È cambiato il modello di autodichiarazione che si deve usare in caso di spostamento. È stata aggiunta una voce con la quale si deve certificare di non trovarsi nelle condizioni previste dall’art. 1, comma 1, lettera C, del Dpcm dello scorso 8 marzo, che sancisce il divieto assoluto di mobilità dalla propria abitazione per chi è sottoposto alla misura di quarantena perché positivo al Covid-19.

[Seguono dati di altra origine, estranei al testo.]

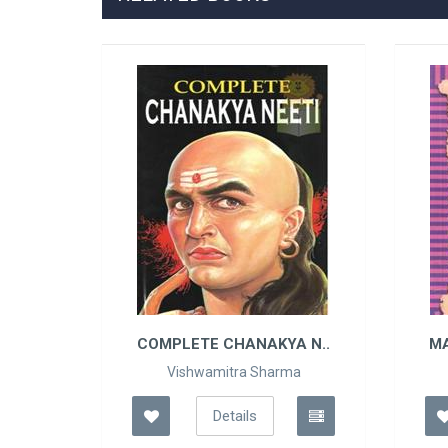
Y ..
COMPLETE CHANAKYA N..
M
Vishwamitra Sharma
Details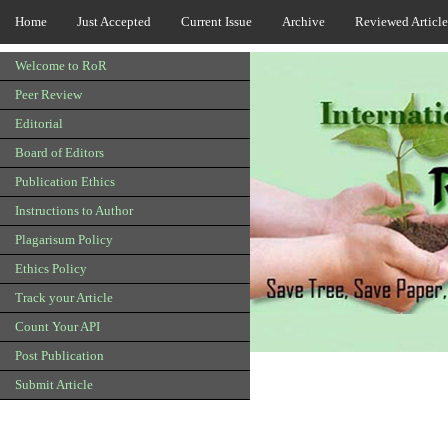
Home
Just Accepted
Current Issue
Archive
Reviewed Article
Welcome to RoR
Peer Review
Editorial
Board of Editors
Publication Ethics
Instructions to Author
Plagarisum Policy
Ethics Policy
Track your Article
Count Your API
Post Publication
Submit Article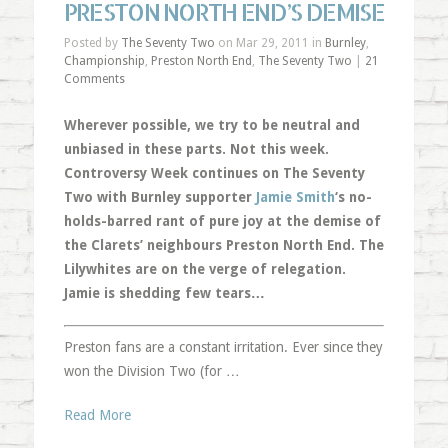
PRESTON NORTH END’S DEMISE
Posted by
The Seventy Two
on Mar 29, 2011 in
Burnley
,
Championship
,
Preston North End
,
The Seventy Two
|
21
Comments
Wherever possible, we try to be neutral and
unbiased in these parts. Not this week.
Controversy Week continues on The Seventy
Two with Burnley supporter
Jamie Smith
‘s no-
holds-barred rant of pure joy at the demise of
the Clarets’ neighbours Preston North End. The
Lilywhites are on the verge of relegation.
Jamie is shedding few tears…
Preston fans are a constant irritation. Ever since they
won the Division Two (for …
Read More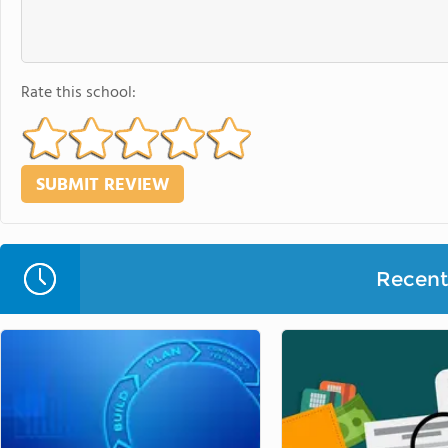
Rate this school:
Recent 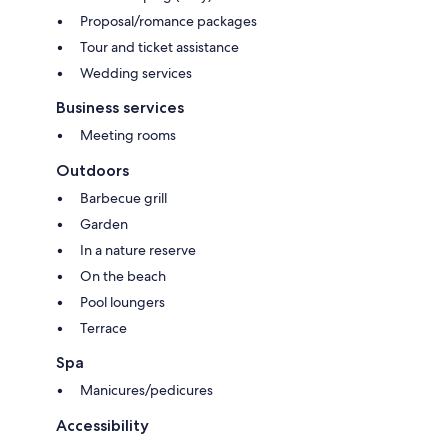
Proposal/romance packages
Tour and ticket assistance
Wedding services
Business services
Meeting rooms
Outdoors
Barbecue grill
Garden
In a nature reserve
On the beach
Pool loungers
Terrace
Spa
Manicures/pedicures
Accessibility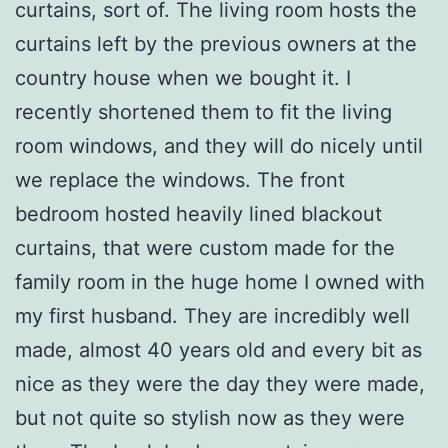
curtains, sort of. The living room hosts the
curtains left by the previous owners at the
country house when we bought it. I
recently shortened them to fit the living
room windows, and they will do nicely until
we replace the windows. The front
bedroom hosted heavily lined blackout
curtains, that were custom made for the
family room in the huge home I owned with
my first husband. They are incredibly well
made, almost 40 years old and every bit as
nice as they were the day they were made,
but not quite so stylish now as they were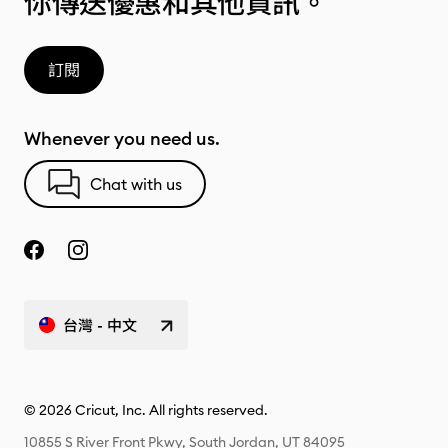
你傳送優惠和其他資訊。
訂閱
Whenever you need us.
Chat with us
台灣 - 中文
© 2026 Cricut, Inc. All rights reserved.
10855 S River Front Pkwy, South Jordan, UT 84095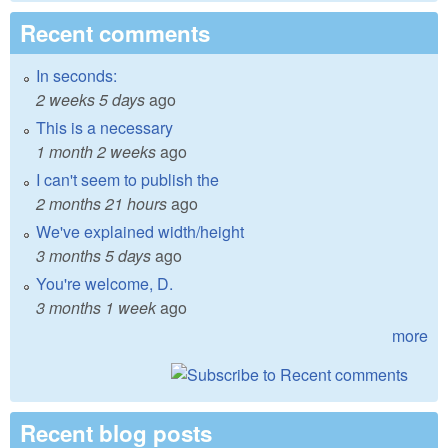
Recent comments
In seconds:
2 weeks 5 days
ago
This is a necessary
1 month 2 weeks
ago
I can't seem to publish the
2 months 21 hours
ago
We've explained width/height
3 months 5 days
ago
You're welcome, D.
3 months 1 week
ago
more
Recent blog posts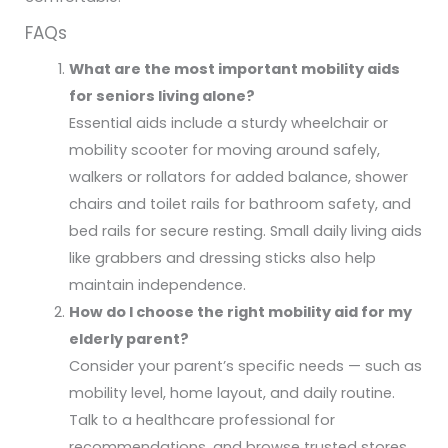
FAQs
What are the most important mobility aids
for seniors living alone?
Essential aids include a sturdy wheelchair or
mobility scooter for moving around safely,
walkers or rollators for added balance, shower
chairs and toilet rails for bathroom safety, and
bed rails for secure resting. Small daily living aids
like grabbers and dressing sticks also help
maintain independence.
How do I choose the right mobility aid for my
elderly parent?
Consider your parent’s specific needs — such as
mobility level, home layout, and daily routine.
Talk to a healthcare professional for
recommendations, and browse trusted stores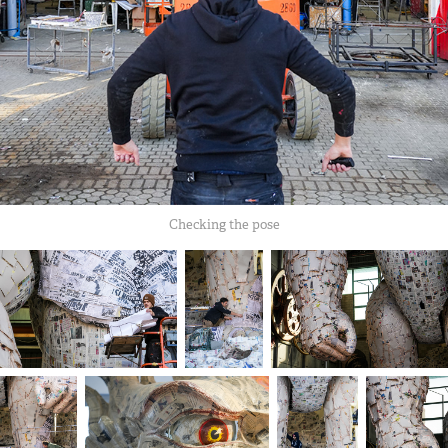
Checking the pose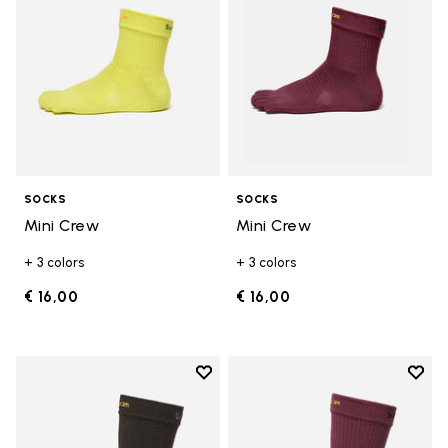
SOCKS
SOCKS
Mini Crew
Mini Crew
+ 3 colors
+ 3 colors
€ 16,00
€ 16,00
Add to wishlist
Add t
Add to wishlist Crew
Add t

Il nuovo modello prevede che l’operatore di polizia controfirmi l’autodichiarazione, attestando che essa viene resa in sua presenza e previa identificazione del dichiarante. In tal modo si viene esonerati dall’allegare all’autodichiarazione una fotocopia del documento di identità.
Sono quattro i motivi che si possono dichiarare come causa dello spostamento: 1) comprovate esigenze lavorative: 2) situazioni di necessità; 3) motivi di salute; 4) rientro presso il proprio domicilio, abitazione o residenza.
Ieri sono state controllate 172.720 persone: 7.890 sono state denunciate ai sensi dell’art. 650 del codice penale e 229 ai sensi degli articoli 495 e 496 del codice penale. Gli esercizi commerciali controllati sono stati 97.551: 217 i titolari che sono stati denunciati ai sensi dell’art. 650 del codice penale e 22 ai sensi dell’art. 15 del decreto legge 14/220.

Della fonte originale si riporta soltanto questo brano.